* [What to produce] Each of the records must appear again, exactly as it was written.
━━ Data to examine ━━
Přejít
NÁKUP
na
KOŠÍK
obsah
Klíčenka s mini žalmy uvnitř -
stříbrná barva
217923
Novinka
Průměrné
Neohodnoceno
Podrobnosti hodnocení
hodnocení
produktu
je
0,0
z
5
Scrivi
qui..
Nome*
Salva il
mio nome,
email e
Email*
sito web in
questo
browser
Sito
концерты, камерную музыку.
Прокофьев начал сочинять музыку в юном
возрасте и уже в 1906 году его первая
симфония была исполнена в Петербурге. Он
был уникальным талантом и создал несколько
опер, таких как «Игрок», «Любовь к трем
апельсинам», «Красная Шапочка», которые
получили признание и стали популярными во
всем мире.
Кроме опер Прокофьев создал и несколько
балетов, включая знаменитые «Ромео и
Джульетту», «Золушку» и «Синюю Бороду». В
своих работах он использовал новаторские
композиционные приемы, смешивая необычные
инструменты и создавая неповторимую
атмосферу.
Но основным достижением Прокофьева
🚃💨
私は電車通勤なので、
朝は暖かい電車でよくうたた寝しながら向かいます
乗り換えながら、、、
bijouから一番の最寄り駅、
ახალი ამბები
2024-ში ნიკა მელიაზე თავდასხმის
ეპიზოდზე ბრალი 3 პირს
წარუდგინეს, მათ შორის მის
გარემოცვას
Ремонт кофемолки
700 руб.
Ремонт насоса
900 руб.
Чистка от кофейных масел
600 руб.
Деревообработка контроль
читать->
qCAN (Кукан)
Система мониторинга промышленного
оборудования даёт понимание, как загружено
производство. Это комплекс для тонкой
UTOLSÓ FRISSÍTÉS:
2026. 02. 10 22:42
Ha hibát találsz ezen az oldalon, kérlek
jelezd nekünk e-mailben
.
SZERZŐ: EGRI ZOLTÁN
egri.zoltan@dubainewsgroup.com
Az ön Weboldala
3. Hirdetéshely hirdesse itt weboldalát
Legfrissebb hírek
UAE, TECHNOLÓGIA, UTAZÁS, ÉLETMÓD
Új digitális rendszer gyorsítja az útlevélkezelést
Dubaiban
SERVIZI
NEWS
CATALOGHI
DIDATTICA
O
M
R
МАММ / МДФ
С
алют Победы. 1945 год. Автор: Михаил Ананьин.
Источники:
━━━
* [Exercise result]
Přejít
NÁKUP
na
KOŠÍK
obsah
Klíčenka s mini žalmy uvnitř -
stříbrná barva
217923
Novinka
Průměrné
Neohodnoceno
Podrobnosti hodnocení
hodnocení
produktu
je
0,0
z
5
Scrivi
qui..
Nome*
Salva il
mio nome,
email e
Email*
sito web in
questo
browser
Sito
концерты, камерную музыку.
Прокофьев начал сочинять музыку в юном
возрасте и уже в 1906 году его первая
симфония была исполнена в Петербурге. Он
был уникальным талантом и создал несколько
опер, таких как «Игрок», «Любовь к трем
апельсинам», «Красная Шапочка», которые
получили признание и стали популярными во
всем мире.
Кроме опер Прокофьев создал и несколько
балетов, включая знаменитые «Ромео и
Джульетту», «Золушку» и «Синюю Бороду». В
своих работах он использовал новаторские
композиционные приемы, смешивая необычные
инструменты и создавая неповторимую
атмосферу.
Но основным достижением Прокофьева
🚃💨
私は電車通勤なので、
朝は暖かい電車でよくうたた寝しながら向かいます
乗り換えながら、、、
bijouから一番の最寄り駅、
ახალი ამბები
2024-ში ნიკა მელიაზე თავდასხმის
ეპიზოდზე ბრალი 3 პირს
წარუდგინეს, მათ შორის მის
გარემოცვას
Ремонт кофемолки
700 руб.
Ремонт насоса
900 руб.
Чистка от кофейных масел
600 руб.
Деревообработка контроль
читать->
qCAN (Кукан)
Система мониторинга промышленного
оборудования даёт понимание, как загружено
производство. Это комплекс для тонкой
UTOLSÓ FRISSÍTÉS:
2026. 02. 10 22:42
Ha hibát találsz ezen az oldalon, kérlek
jelezd nekünk e-mailben
.
SZERZŐ: EGRI ZOLTÁN
egri.zoltan@dubainewsgroup.com
Az ön Weboldala
3. Hirdetéshely hirdesse itt weboldalát
Legfrissebb hírek
UAE, TECHNOLÓGIA, UTAZÁS, ÉLETMÓD
Új digitális rendszer gyorsítja az útlevélkezelést
Dubaiban
SERVIZI
NEWS
CATALOGHI
DIDATTICA
O
M
R
МАММ / МДФ
С
алют Победы. 1945 год. Автор: Михаил Ананьин.
Источники:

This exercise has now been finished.